Counsel have not cited us to any case directly in point, but to some analagous cases in which it appears that the statute excepted from the compensation act farm or agricultural laborers and in which it was held that one employed by an operator of a machine like a thresher or corn shredder for various parties in the community for hire under contract is not a farm or *447 agricultural laborer, but is engaged in an industrial pursuit and hence is included within the protection of the workmen's compensation act. That has been held in New York, Indiana, Michigan and Colorado. White v. Rhodes, 178 A.D. 237,164 N YS. 1023; Anderson v. Taylor Bros., 180 A.D. 818,168 N YS. 287; In Re Boyer, 65 Ind. App. 408, 117 N.E. 507; Dowry v. State, 84 Ind. App. 37, 149 N.E. 922; Hahn v. Grimm,101 Ind. App. 74, 198 N.E. 93; Roush v. Hefflebower, 222 Mich. 664,196 N.W. 185, 35 A.L.R. 196; Ind. Comm. v. Shadouen, 68 Colo. 69,187 P. 926, 13 A.L.R. 952; Hoshiko v. Ind. Comm., 83 Colo. 556,266 P. 1114; Hill v. Bombert (Colo.) 85 P.2d 719. In Re Boyer and Rousher v. Hefflebower, supra, the court intimated that if the employee had been hired by the farmer and the work had been done directly for him, the holding would have been different.

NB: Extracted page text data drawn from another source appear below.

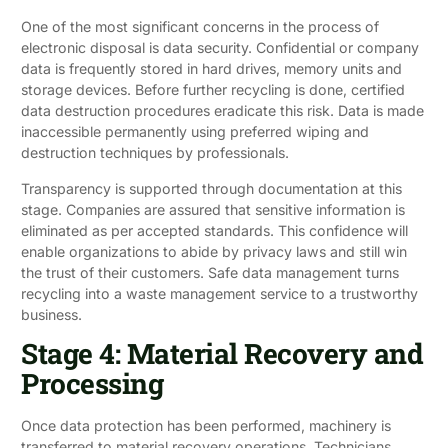
One of the most significant concerns in the process of
electronic disposal is data security. Confidential or company
data is frequently stored in hard drives, memory units and
storage devices. Before further recycling is done, certified
data destruction procedures eradicate this risk. Data is made
inaccessible permanently using preferred wiping and
destruction techniques by professionals.
Transparency is supported through documentation at this
stage. Companies are assured that sensitive information is
eliminated as per accepted standards. This confidence will
enable organizations to abide by privacy laws and still win
the trust of their customers. Safe data management turns
recycling into a waste management service to a trustworthy
business.
Stage 4: Material Recovery and
Processing
Once data protection has been performed, machinery is
transferred to material recovery operations. Technicians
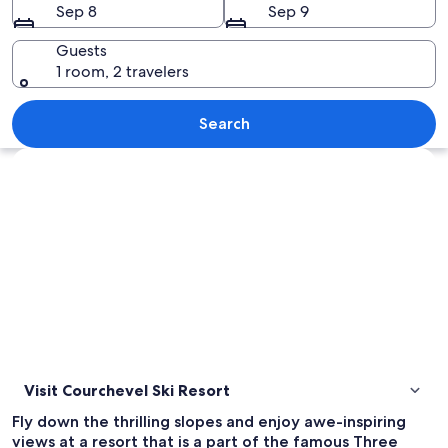
Sep 8
Sep 9
Guests
1 room, 2 travelers
A snow-covered mountain with a ski re
Search
Explore map
Visit Courchevel Ski Resort
Fly down the thrilling slopes and enjoy awe-inspiring
views at a resort that is a part of the famous Three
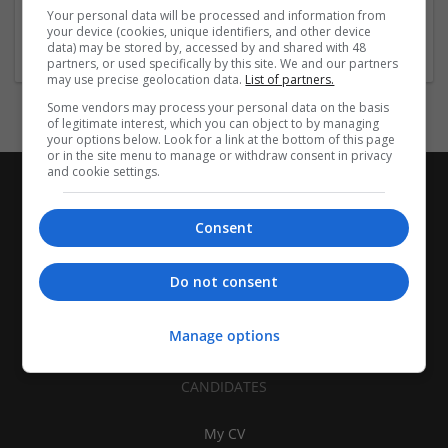
Brand management and repro | Beauty and cosmetics |
Your personal data will be processed and information from
Cartonboard | Closures | Contract packing
your device (cookies, unique identifiers, and other device
data) may be stored by, accessed by and shared with 48
partners, or used specifically by this site. We and our partners
may use precise geolocation data.
List of partners.
Some vendors may process your personal data on the basis
of legitimate interest, which you can object to by managing
your options below. Look for a link at the bottom of this page
or in the site menu to manage or withdraw consent in privacy
and cookie settings.
Consent
Do not consent
Manage options
CANDIDATES
My CV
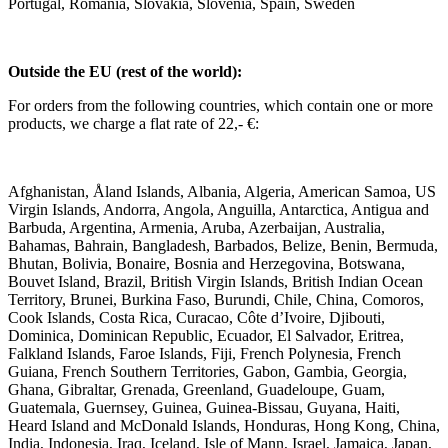
Portugal, Romania, Slovakia, Slovenia, Spain, Sweden
Outside the EU (rest of the world):
For orders from the following countries, which contain one or more
products, we charge a flat rate of 22,- €:
Afghanistan, Åland Islands, Albania, Algeria, American Samoa, US
Virgin Islands, Andorra, Angola, Anguilla, Antarctica, Antigua and
Barbuda, Argentina, Armenia, Aruba, Azerbaijan, Australia,
Bahamas, Bahrain, Bangladesh, Barbados, Belize, Benin, Bermuda,
Bhutan, Bolivia, Bonaire, Bosnia and Herzegovina, Botswana,
Bouvet Island, Brazil, British Virgin Islands, British Indian Ocean
Territory, Brunei, Burkina Faso, Burundi, Chile, China, Comoros,
Cook Islands, Costa Rica, Curacao, Côte d’Ivoire, Djibouti,
Dominica, Dominican Republic, Ecuador, El Salvador, Eritrea,
Falkland Islands, Faroe Islands, Fiji, French Polynesia, French
Guiana, French Southern Territories, Gabon, Gambia, Georgia,
Ghana, Gibraltar, Grenada, Greenland, Guadeloupe, Guam,
Guatemala, Guernsey, Guinea, Guinea-Bissau, Guyana, Haiti,
Heard Island and McDonald Islands, Honduras, Hong Kong, China,
India, Indonesia, Iraq, Iceland, Isle of Mann, Israel, Jamaica, Japan,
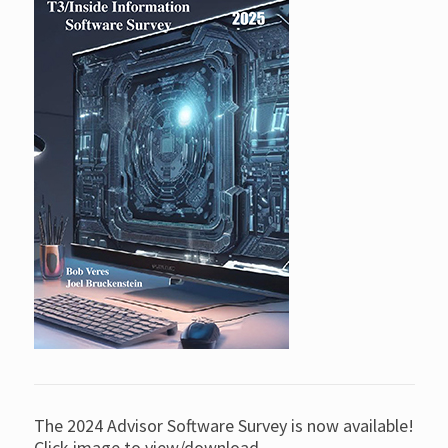
The 2024 Advisor Software Survey is now available!
Click image to view/download.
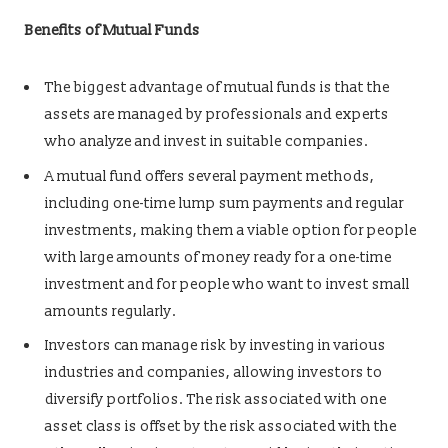
Benefits of Mutual Funds
The biggest advantage of mutual funds is that the
assets are managed by professionals and experts
who analyze and invest in suitable companies.
A mutual fund offers several payment methods,
including one-time lump sum payments and regular
investments, making them a viable option for people
with large amounts of money ready for a one-time
investment and for people who want to invest small
amounts regularly.
Investors can manage risk by investing in various
industries and companies, allowing investors to
diversify portfolios. The risk associated with one
asset class is offset by the risk associated with the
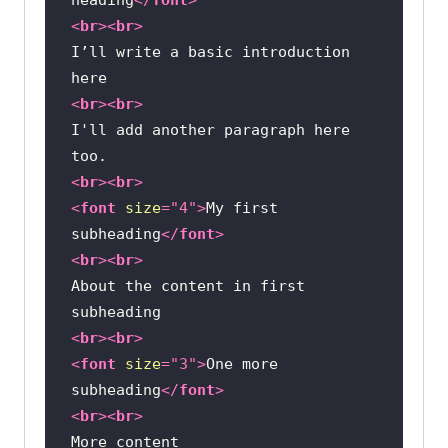
<
br
>
<
br
>
I’ll write a basic introduction 
<
br
>
<
br
>
I'll add another paragraph here 
<
br
>
<
br
>
<
font
size
=
"4"
>
My first 
subheading
</
font
>
<
br
>
<
br
>
About the content in first 
<
br
>
<
br
>
<
font
size
=
"3"
>
One more 
subheading
</
font
>
<
br
>
<
br
>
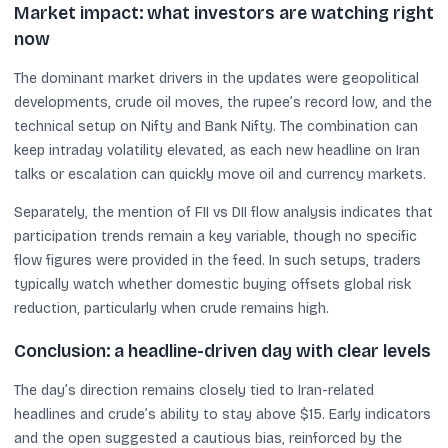
Market impact: what investors are watching right
now
The dominant market drivers in the updates were geopolitical
developments, crude oil moves, the rupee’s record low, and the
technical setup on Nifty and Bank Nifty. The combination can
keep intraday volatility elevated, as each new headline on Iran
talks or escalation can quickly move oil and currency markets.
Separately, the mention of FII vs DII flow analysis indicates that
participation trends remain a key variable, though no specific
flow figures were provided in the feed. In such setups, traders
typically watch whether domestic buying offsets global risk
reduction, particularly when crude remains high.
Conclusion: a headline-driven day with clear levels
The day’s direction remains closely tied to Iran-related
headlines and crude’s ability to stay above $15. Early indicators
and the open suggested a cautious bias, reinforced by the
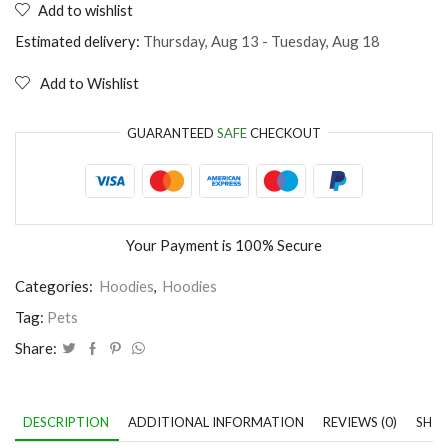
Add to wishlist
like
cats
Estimated delivery:
Thursday, Aug 13 - Tuesday, Aug 18
and
maybe
Add to Wishlist
3
people
quantity
GUARANTEED
SAFE
CHECKOUT
Your Payment is
100% Secure
Categories:
Hoodies
,
Hoodies
Tag:
Pets
Share:
DESCRIPTION
ADDITIONAL INFORMATION
REVIEWS (0)
SHIP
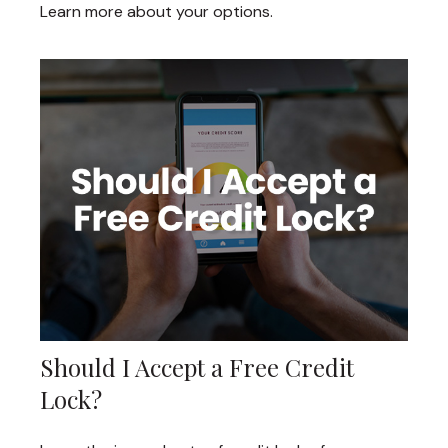
Learn more about your options.
Should I Accept a Free Credit
Lock?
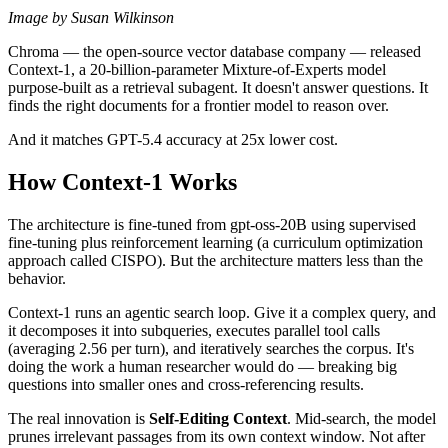
Image by Susan Wilkinson
Chroma — the open-source vector database company — released
Context-1, a 20-billion-parameter Mixture-of-Experts model
purpose-built as a retrieval subagent. It doesn't answer questions. It
finds the right documents for a frontier model to reason over.
And it matches GPT-5.4 accuracy at 25x lower cost.
How Context-1 Works
The architecture is fine-tuned from gpt-oss-20B using supervised
fine-tuning plus reinforcement learning (a curriculum optimization
approach called CISPO). But the architecture matters less than the
behavior.
Context-1 runs an agentic search loop. Give it a complex query, and
it decomposes it into subqueries, executes parallel tool calls
(averaging 2.56 per turn), and iteratively searches the corpus. It's
doing the work a human researcher would do — breaking big
questions into smaller ones and cross-referencing results.
The real innovation is
Self-Editing Context
. Mid-search, the model
prunes irrelevant passages from its own context window. Not after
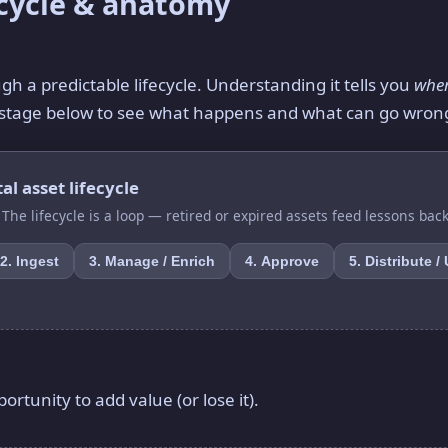
ecycle & anatomy
h a predictable lifecycle. Understanding it tells you
whe
ch stage below to see what happens and what can go wron
al asset lifecycle
. The lifecycle is a loop — retired or expired assets feed lessons back
2. Ingest
3. Manage / Enrich
4. Approve
5. Distribute /
ortunity to add value (or lose it).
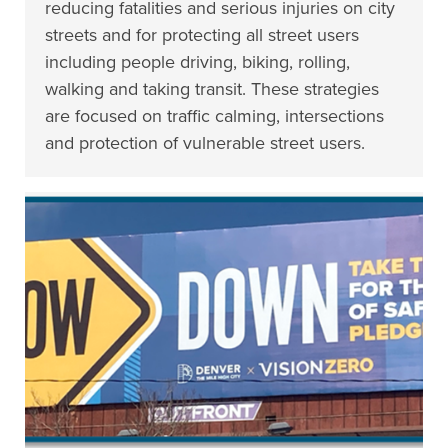
reducing fatalities and serious injuries on city
streets and for protecting all street users
including people driving, biking, rolling,
walking and taking transit. These strategies
are focused on traffic calming, intersections
and protection of vulnerable street users.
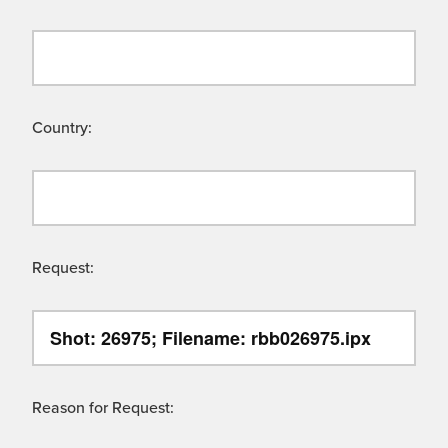
Country:
Request:
Reason for Request:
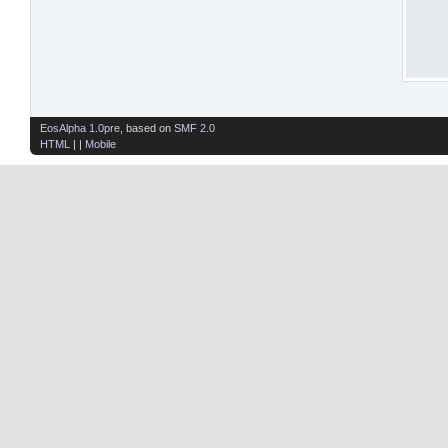
EosAlpha 1.0pre
, based on
SMF 2.0
HTML
| |
Mobile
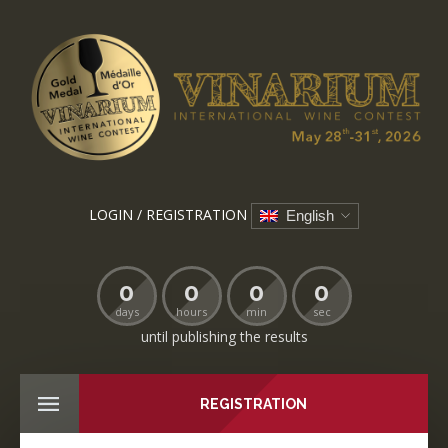
LOGIN / REGISTRATION
English
0
0
0
0
days
hours
min
sec
until publishing the results
REGISTRATION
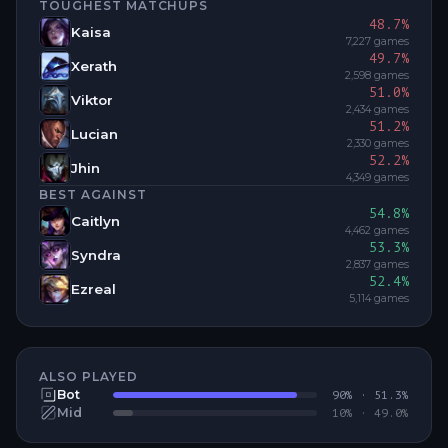
TOUGHEST MATCHUPS
48.7
%
Kaisa
7,227
games
49.7
%
Xerath
2,598
games
51.0
%
Viktor
2,434
games
51.2
%
Lucian
2,330
games
52.2
%
Jhin
4,349
games
BEST AGAINST
54.8
%
Caitlyn
4,462
games
53.3
%
Syndra
2,837
games
52.4
%
Ezreal
5,114
games
ALSO PLAYED
Bot
90
% ·
51.3
%
Mid
10
% ·
49.0
%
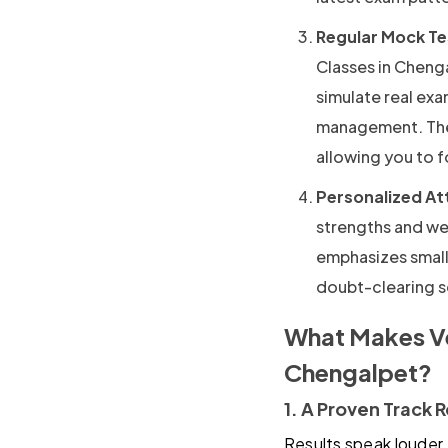
Regular Mock Te
Classes in Cheng
simulate real ex
management. The 
allowing you to 
Personalized At
strengths and we
emphasizes small
doubt-clearing se
What Makes Ve
Chengalpet?
1. A Proven Track 
Results speak louder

A number of cases hold, under a like statute, contrary to the rule announced in the foregoing cases. A note on the subject may be found in 7 A.L.R. 1296, 13 A.L.R. 955, 35 A.L.R. 204, 43 A.L.R. 954, and 107 A.L.R. 977. See specifically State v. District Court, 140 Minn. 398, 168 N.W. 130, L.R.A. 1918 F. 198; Keefover v. Vasey, 112 Nebr. 424, 199 N.W. 799, 35 A.L.R. 191; Bahlkow v. Preston, 60 S.D. 151, 244 N.W. 93; Jones v. Ind. Comm., 55 Utah 489, 187 P. 833; 19 N.C.C.A. 372. See also Cook v. Massey, 38 Idaho 264, 220 P. 1088, 35 A.L.R. 200. In the Minnesota case the court said, among other things:

"The important question is, what is the nature of the work? The work is done upon a farm. It is done upon farm crops. The purpose of growing the crops is to provide food for consumption or market. * * * The fact that more complicated mechanical devices are used * * * does not change the character of the work. Much farm work is done by the use of complicated machinery. There are tractor plows, self-binders and even combination harvester threshers by means of *448 which harvesting and threshing are done as one operation. These and other operations may be done for others by one who is able to own the more complicated and expensive machinery. But it is all, nevertheless, farm work and the employe who does such work is a `farm laborer' within the meaning of the Compensation Act. Any other rule would be impractical and would lead to discriminations that could not be tolerated. This case illustrates it. Suppose the farmer's hired man who was helping plaintiff had also fallen. Both were doing the same work. Surely the hired man was then a `farm laborer.' It cannot be said that one was a `farm laborer' and the other was not."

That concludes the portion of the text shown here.